Required action: Nothing but the exact text of the entries should appear in your answer; pictures stay out.

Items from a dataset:
►

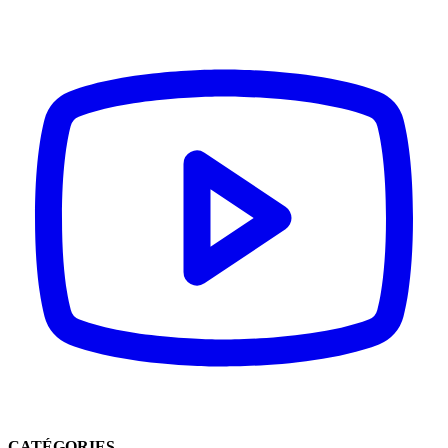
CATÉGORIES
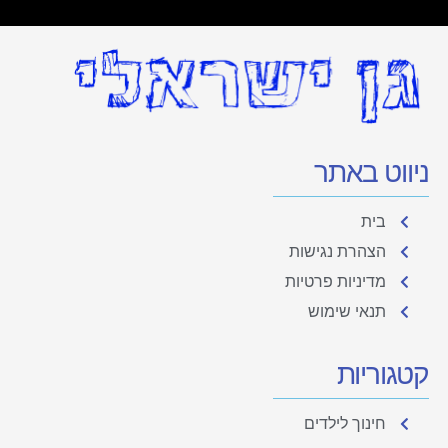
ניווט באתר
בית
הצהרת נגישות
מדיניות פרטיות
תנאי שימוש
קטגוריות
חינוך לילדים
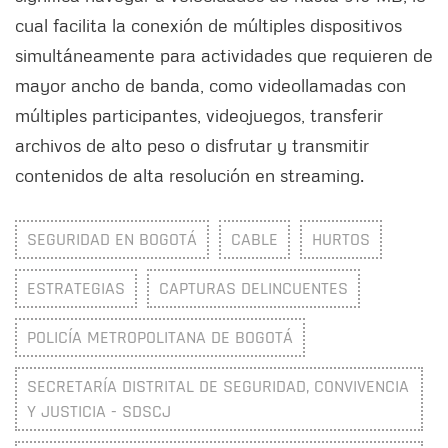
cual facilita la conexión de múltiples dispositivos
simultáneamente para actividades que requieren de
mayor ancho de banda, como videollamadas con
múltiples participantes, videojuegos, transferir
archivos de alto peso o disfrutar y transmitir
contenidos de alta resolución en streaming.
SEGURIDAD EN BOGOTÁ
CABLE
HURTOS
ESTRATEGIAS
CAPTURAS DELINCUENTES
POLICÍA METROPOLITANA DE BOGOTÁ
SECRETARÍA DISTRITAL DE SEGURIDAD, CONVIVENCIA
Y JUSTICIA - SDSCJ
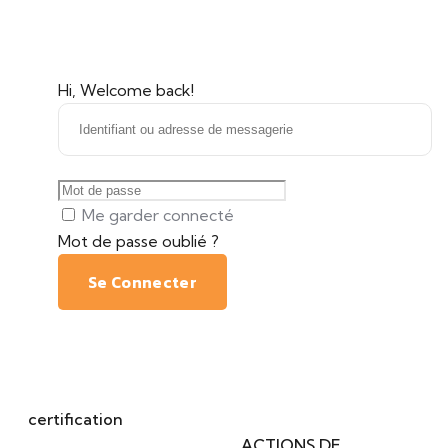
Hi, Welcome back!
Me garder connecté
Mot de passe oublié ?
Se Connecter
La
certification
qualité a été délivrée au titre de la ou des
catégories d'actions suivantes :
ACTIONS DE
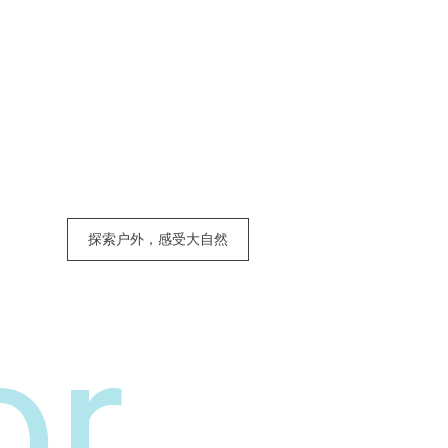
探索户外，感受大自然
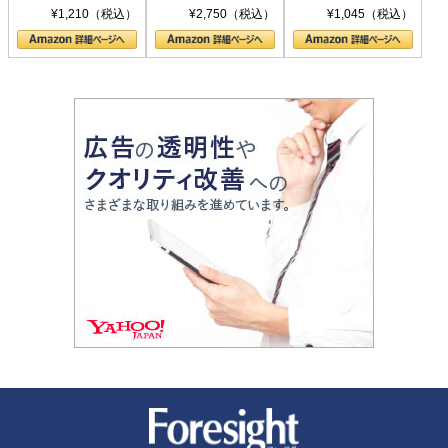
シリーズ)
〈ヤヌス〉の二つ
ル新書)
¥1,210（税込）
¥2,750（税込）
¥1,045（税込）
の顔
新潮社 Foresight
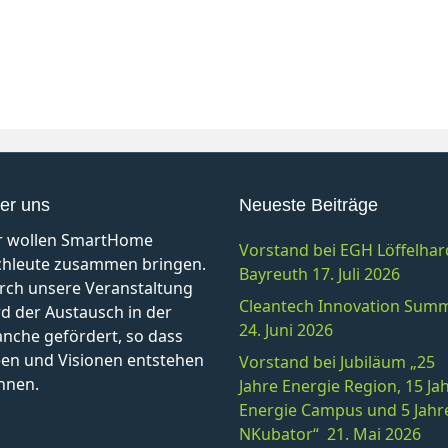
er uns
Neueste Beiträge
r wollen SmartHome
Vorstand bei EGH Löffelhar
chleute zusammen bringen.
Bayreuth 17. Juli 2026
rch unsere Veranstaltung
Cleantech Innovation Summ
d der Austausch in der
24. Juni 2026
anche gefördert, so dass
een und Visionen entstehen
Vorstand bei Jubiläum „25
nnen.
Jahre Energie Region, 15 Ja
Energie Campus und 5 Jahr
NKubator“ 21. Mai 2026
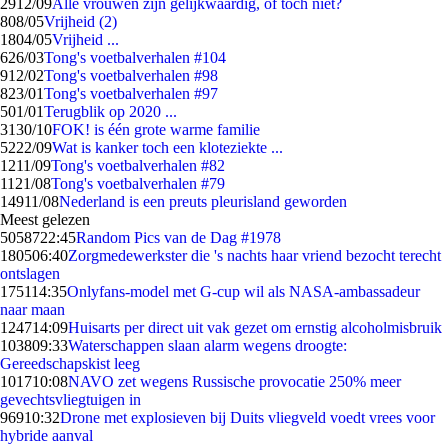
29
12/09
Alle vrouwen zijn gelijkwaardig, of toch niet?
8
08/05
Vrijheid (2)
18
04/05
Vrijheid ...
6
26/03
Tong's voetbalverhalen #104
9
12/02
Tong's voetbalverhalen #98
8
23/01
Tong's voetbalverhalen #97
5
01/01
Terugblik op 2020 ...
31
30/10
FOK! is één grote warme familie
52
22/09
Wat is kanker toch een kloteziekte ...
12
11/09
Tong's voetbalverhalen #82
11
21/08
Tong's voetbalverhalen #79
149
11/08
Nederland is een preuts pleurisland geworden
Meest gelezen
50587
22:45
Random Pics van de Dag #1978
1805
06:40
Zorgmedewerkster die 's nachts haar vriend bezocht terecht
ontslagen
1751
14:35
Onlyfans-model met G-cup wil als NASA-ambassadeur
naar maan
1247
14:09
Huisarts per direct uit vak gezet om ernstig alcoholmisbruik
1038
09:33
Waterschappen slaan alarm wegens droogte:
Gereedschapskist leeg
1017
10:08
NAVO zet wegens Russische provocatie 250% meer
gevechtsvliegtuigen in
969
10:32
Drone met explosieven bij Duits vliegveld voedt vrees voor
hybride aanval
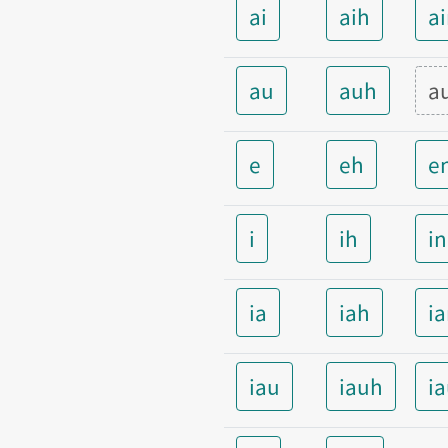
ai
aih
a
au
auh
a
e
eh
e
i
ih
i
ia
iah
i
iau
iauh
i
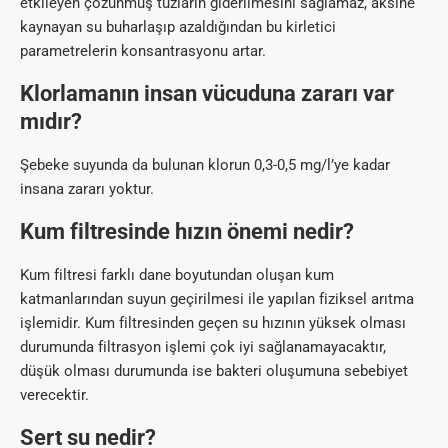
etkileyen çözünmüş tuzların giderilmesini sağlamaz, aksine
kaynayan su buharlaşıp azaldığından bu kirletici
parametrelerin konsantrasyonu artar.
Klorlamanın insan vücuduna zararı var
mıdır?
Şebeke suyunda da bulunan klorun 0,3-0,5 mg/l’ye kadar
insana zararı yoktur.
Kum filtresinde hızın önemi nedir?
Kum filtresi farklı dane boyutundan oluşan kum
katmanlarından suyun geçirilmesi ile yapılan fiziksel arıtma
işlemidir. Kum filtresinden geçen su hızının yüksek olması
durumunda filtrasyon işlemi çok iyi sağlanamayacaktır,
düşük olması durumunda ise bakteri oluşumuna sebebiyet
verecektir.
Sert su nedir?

◄

Reply to the task:
CATÉGORIES
ניווט באתר
בית
הצהרת נגישות
מדיניות פרטיות
תנאי שימוש
קטגוריות
חינוך לילדים
cual facilita la conexión de múltiples dispositivos
simultáneamente para actividades que requieren de
mayor ancho de banda, como videollamadas con
múltiples participantes, videojuegos, transferir
archivos de alto peso o disfrutar y transmitir
contenidos de alta resolución en streaming.
SEGURIDAD EN BOGOTÁ
CABLE
HURTOS
ESTRATEGIAS
CAPTURAS DELINCUENTES
POLICÍA METROPOLITANA DE BOGOTÁ
SECRETARÍA DISTRITAL DE SEGURIDAD, CONVIVENCIA
Y JUSTICIA - SDSCJ
Hi, Welcome back!
Me garder connecté
Mot de passe oublié ?
Se Connecter
La
certification
qualité a été délivrée au titre de la ou des
catégories d'actions suivantes :
ACTIONS DE
探索户外，感受大自然
シリーズ)
〈ヤヌス〉の二つ
ル新書)
¥1,210（税込）
¥2,750（税込）
¥1,045（税込）
の顔
新潮社 Foresight
er uns
Neueste Beiträge
r wollen SmartHome
Vorstand bei EGH Löffelhar
chleute zusammen bringen.
Bayreuth 17. Juli 2026
rch unsere Veranstaltung
Cleantech Innovation Summ
d der Austausch in der
24. Juni 2026
anche gefördert, so dass
een und Visionen entstehen
Vorstand bei Jubiläum „25
nnen.
Jahre Energie Region, 15 Ja
Energie Campus und 5 Jahr
NKubator“ 21. Mai 2026
29
12/09
Alle vrouwen zijn gelijkwaardig, of toch niet?
8
08/05
Vrijheid (2)
18
04/05
Vrijheid ...
6
26/03
Tong's voetbalverhalen #104
9
12/02
Tong's voetbalverhalen #98
8
23/01
Tong's voetbalverhalen #97
5
01/01
Terugblik op 2020 ...
31
30/10
FOK! is één grote warme familie
52
22/09
Wat is kanker toch een kloteziekte ...
12
11/09
Tong's voetbalverhalen #82
11
21/08
Tong's voetbalverhalen #79
149
11/08
Nederland is een preuts pleurisland geworden
Meest gelezen
50587
22:45
Random Pics van de Dag #1978
1805
06:40
Zorgmedewerkster die 's nachts haar vriend bezocht terecht
ontslagen
1751
14:35
Onlyfans-model met G-cup wil als NASA-ambassadeur
naar maan
1247
14:09
Huisarts per direct uit vak gezet om ernstig alcoholmisbruik
1038
09:33
Waterschappen slaan alarm wegens droogte:
Gereedschapskist leeg
1017
10:08
NAVO zet wegens Russische provocatie 250% meer
gevechtsvliegtuigen in
969
10:32
Drone met explosieven bij Duits vliegveld voedt vrees voor
hybride aanval
ai
aih
a
au
auh
a
e
eh
e
i
ih
i
ia
iah
i
iau
iauh
i
etkileyen çözünmüş tuzların giderilmesini sağlamaz, aksine
kaynayan su buharlaşıp azaldığından bu kirletici
parametrelerin konsantrasyonu artar.
Klorlamanın insan vücuduna zararı var
mıdır?
Şebeke suyunda da bulunan klorun 0,3-0,5 mg/l’ye kadar
insana zararı yoktur.
Kum filtresinde hızın önemi nedir?
Kum filtresi farklı dane boyutundan oluşan kum
katmanlarından suyun geçirilmesi ile yapılan fiziksel arıtma
işlemidir. Kum filtresinden geçen su hızının yüksek olması
durumunda filtrasyon işlemi çok iyi sağlanamayacaktır,
düşük olması durumunda ise bakteri oluşumuna sebebiyet
verecektir.
Sert su nedir?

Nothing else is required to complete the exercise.